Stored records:
□ □ □ □ □

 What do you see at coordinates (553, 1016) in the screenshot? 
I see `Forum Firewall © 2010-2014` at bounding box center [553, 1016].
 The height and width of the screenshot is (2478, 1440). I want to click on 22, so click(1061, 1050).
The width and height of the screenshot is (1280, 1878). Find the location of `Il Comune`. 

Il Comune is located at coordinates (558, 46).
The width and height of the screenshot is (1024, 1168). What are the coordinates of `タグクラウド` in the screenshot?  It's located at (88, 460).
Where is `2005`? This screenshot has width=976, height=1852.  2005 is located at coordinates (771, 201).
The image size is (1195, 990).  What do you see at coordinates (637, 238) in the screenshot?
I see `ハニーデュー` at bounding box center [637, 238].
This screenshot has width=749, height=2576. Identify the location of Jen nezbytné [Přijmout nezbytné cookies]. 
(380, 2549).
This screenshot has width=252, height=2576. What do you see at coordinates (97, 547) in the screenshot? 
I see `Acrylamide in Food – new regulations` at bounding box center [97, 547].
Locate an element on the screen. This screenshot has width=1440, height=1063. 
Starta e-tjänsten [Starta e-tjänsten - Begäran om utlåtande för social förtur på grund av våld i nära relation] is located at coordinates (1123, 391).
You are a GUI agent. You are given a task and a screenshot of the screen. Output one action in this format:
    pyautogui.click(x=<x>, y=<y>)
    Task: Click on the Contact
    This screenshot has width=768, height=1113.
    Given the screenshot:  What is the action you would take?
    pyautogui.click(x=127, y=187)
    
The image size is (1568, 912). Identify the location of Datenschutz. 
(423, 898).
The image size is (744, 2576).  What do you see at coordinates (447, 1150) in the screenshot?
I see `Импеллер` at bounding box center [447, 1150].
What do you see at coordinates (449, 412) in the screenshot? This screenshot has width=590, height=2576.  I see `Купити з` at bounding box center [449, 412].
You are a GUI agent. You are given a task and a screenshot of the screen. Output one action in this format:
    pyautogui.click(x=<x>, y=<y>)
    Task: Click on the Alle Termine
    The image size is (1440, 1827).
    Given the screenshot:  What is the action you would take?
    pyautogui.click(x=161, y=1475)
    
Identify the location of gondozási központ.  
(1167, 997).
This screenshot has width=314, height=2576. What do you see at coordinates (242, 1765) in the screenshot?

□ □ □ □ □

- _What to produce_: Beginning with the line that contains "What do you see at coordinates (449, 412)", quote each line exactly through the last line of the entries above, and nothing beyond them.

- _Exercise response_:
What do you see at coordinates (449, 412) in the screenshot? This screenshot has width=590, height=2576.  I see `Купити з` at bounding box center [449, 412].
You are a GUI agent. You are given a task and a screenshot of the screen. Output one action in this format:
    pyautogui.click(x=<x>, y=<y>)
    Task: Click on the Alle Termine
    The image size is (1440, 1827).
    Given the screenshot:  What is the action you would take?
    pyautogui.click(x=161, y=1475)
    
Identify the location of gondozási központ.  
(1167, 997).
This screenshot has width=314, height=2576. What do you see at coordinates (242, 1765) in the screenshot?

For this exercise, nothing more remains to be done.